DATASET EXCERPTS:
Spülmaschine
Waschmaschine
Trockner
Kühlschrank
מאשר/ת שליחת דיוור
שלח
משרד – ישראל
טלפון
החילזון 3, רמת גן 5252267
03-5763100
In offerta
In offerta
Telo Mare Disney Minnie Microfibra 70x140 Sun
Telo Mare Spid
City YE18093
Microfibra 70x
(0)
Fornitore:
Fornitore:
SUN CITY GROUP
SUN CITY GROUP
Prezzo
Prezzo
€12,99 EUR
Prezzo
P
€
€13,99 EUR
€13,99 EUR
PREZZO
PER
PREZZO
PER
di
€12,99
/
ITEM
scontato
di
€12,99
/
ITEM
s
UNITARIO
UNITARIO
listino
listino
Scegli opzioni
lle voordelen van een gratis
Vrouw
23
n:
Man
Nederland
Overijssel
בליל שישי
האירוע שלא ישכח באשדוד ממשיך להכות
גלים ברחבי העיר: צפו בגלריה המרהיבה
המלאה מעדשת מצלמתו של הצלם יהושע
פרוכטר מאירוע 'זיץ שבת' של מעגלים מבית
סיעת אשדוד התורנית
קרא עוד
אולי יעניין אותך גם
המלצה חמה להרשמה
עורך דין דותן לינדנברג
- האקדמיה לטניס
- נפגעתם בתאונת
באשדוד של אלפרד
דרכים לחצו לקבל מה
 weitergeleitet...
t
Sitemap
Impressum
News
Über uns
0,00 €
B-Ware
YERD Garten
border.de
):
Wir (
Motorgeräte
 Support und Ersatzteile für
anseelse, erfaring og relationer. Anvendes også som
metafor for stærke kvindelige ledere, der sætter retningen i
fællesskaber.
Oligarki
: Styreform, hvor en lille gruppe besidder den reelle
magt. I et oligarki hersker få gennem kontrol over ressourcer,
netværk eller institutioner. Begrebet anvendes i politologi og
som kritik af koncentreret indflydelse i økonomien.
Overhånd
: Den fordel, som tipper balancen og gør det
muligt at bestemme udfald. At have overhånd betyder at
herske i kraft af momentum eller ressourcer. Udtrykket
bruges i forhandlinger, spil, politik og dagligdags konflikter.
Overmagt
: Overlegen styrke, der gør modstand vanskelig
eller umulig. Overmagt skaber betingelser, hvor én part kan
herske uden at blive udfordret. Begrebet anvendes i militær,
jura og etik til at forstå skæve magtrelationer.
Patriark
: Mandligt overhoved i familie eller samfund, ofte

WHAT THE EXERCISE ASKS: Scan the data above for the string "Begrebet". Copy every line in which it appears.

TASK RESPONSE:
netværk eller institutioner. Begrebet anvendes i politologi og
herske uden at blive udfordret. Begrebet anvendes i militær,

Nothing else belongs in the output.